→ Work required:
Filter the records below and copy every line containing the word "Fast".
++++ Exercise data
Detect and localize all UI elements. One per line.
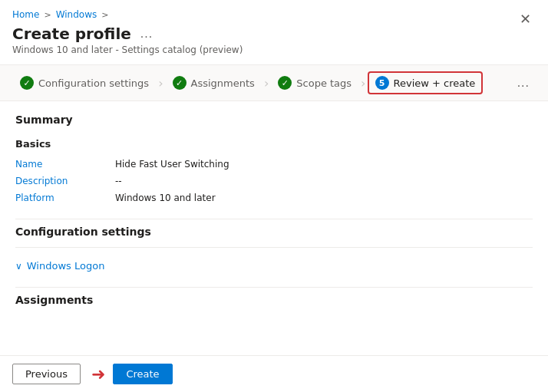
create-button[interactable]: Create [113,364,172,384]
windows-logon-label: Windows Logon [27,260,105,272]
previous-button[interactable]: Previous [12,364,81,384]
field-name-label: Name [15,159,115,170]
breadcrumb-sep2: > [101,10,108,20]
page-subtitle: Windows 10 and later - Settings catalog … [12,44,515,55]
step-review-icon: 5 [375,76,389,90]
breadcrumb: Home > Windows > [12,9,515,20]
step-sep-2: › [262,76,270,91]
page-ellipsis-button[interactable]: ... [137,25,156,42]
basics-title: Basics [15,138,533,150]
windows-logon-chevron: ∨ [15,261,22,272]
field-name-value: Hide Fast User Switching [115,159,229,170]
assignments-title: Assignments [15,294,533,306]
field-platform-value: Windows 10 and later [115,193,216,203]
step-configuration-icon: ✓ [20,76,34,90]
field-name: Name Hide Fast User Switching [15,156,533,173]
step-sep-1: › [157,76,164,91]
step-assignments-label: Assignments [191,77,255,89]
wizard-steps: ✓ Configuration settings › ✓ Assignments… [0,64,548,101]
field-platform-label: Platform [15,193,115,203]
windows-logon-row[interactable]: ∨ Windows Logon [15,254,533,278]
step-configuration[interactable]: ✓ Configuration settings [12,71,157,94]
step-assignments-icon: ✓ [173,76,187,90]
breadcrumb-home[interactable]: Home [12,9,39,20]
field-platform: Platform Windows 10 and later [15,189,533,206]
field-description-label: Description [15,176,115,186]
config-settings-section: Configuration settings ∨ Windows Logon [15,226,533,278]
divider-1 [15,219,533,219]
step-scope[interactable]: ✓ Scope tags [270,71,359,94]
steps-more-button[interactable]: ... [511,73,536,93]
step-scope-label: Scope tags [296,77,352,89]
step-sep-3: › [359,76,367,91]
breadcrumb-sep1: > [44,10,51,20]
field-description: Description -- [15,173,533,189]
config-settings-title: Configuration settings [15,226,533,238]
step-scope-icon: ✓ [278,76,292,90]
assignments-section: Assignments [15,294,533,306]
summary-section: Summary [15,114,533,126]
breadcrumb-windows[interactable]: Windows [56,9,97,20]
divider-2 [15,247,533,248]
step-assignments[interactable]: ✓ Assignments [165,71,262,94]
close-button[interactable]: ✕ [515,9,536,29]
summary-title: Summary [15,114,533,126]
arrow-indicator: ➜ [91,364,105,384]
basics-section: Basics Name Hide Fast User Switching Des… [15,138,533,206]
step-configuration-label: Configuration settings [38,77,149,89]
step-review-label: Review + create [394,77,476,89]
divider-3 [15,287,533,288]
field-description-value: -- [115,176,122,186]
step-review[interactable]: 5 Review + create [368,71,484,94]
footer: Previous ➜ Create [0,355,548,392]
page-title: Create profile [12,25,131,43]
++++++++
→ Exercise result:
field-name-value: Hide Fast User Switching [115,159,229,170]
field-name: Name Hide Fast User Switching [15,156,533,173]
basics-section: Basics Name Hide Fast User Switching Des… [15,138,533,206]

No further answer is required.